Spark Summit 2014 brought the Apache Spark community together on June 30- July 2, 2014 at the The Westin St. Francis in San Francisco. It featured production users of Spark, Shark, Spark Streaming and related projects.
ADAM is a high-performance distributed processing pipeline and API for DNA sequencing data. To allow computation to scale on clusters with more than a hundred nodes, ADAM uses Apache Spark as a computational engine and stores data using Apache Avro and the open-source Parquet columnar store. This scalability allows us to perform complex, computationally heavy tasks such as base quality score recalibration (BQSR), or duplicate marking on high coverage human genomes (> 60%, 236GB) in under a half hour. In tests on the Amazon Elastic Compute platform, we achieve a 50% speedup over current processing pipelines, and a lower processing cost.
To achieve scalability in a distributed setting, we rephrased conventional sequential DNA processing algorithms as data-parallel algorithms.

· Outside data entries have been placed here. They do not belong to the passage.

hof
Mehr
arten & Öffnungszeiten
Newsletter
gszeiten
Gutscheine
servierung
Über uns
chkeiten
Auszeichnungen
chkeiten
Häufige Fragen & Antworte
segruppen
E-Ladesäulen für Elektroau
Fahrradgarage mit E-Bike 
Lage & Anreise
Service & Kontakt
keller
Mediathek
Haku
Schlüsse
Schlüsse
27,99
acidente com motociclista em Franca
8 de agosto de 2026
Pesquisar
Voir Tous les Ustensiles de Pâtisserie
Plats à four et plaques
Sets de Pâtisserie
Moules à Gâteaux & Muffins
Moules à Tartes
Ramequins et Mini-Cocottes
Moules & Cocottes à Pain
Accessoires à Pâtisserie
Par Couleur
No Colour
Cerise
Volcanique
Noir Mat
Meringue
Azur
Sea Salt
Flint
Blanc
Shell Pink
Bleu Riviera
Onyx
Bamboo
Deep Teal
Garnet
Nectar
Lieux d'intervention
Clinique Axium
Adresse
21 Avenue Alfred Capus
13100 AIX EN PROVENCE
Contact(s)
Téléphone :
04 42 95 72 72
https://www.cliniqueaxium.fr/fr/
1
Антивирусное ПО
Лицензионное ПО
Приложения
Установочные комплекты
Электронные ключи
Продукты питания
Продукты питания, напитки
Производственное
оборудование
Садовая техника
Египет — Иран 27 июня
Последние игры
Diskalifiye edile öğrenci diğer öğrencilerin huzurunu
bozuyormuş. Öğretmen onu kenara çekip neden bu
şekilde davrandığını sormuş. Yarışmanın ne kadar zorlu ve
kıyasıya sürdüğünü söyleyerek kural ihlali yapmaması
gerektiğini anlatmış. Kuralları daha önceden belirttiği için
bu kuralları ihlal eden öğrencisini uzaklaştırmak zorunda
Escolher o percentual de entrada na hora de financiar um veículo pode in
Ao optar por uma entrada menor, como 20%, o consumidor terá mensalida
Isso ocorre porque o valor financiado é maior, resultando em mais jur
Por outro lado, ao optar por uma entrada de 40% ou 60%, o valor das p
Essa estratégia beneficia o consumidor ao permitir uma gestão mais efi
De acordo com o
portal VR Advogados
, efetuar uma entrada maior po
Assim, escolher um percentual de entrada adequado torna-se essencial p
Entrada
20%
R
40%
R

In this talk, we’ll discuss the general principles we used for making these algorithms scalable while achieving full concordance with the equivalent serial algorithms. Additionally, by adapting genomic analysis to a commodity distributed analytics platform like Apache Spark, it is easier to perform ad hoc analysis and machine learning on genomic data. We will discuss how this impacts the clinical use of DNA analysis pipelines, as well as population genomics.
Frank Austin Nothaft is a graduate student in the AMP and ASPIRE labs at UC-Berkeley, and is advised by Prof. David Patterson. His current focus is on high performance computer systems for bioinformatics, and is involved in the ADAM, avocado, and FireBox projects. Prior to Berkeley, Frank worked at Broadcom in Irvine, CA on high performance electronic design automation. Frank has a Bachelors of Science with Honors in Electrical Engineering from Stanford University.